Source material START

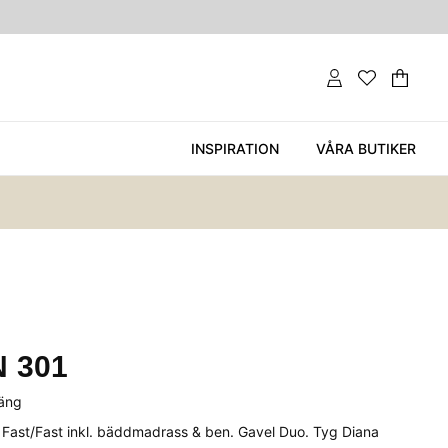
Var
Ant
.
INSPIRATION
VÅRA BUTIKER
 301
säng
ast/Fast inkl. bäddmadrass & ben. Gavel Duo. Tyg Diana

Source material END

# [Work order]
Transcribe all of the material exactly and leave out its pictures.

# [Task solution]
Var
Ant
.
INSPIRATION
VÅRA BUTIKER
 301
säng
ast/Fast inkl. bäddmadrass & ben. Gavel Duo. Tyg Diana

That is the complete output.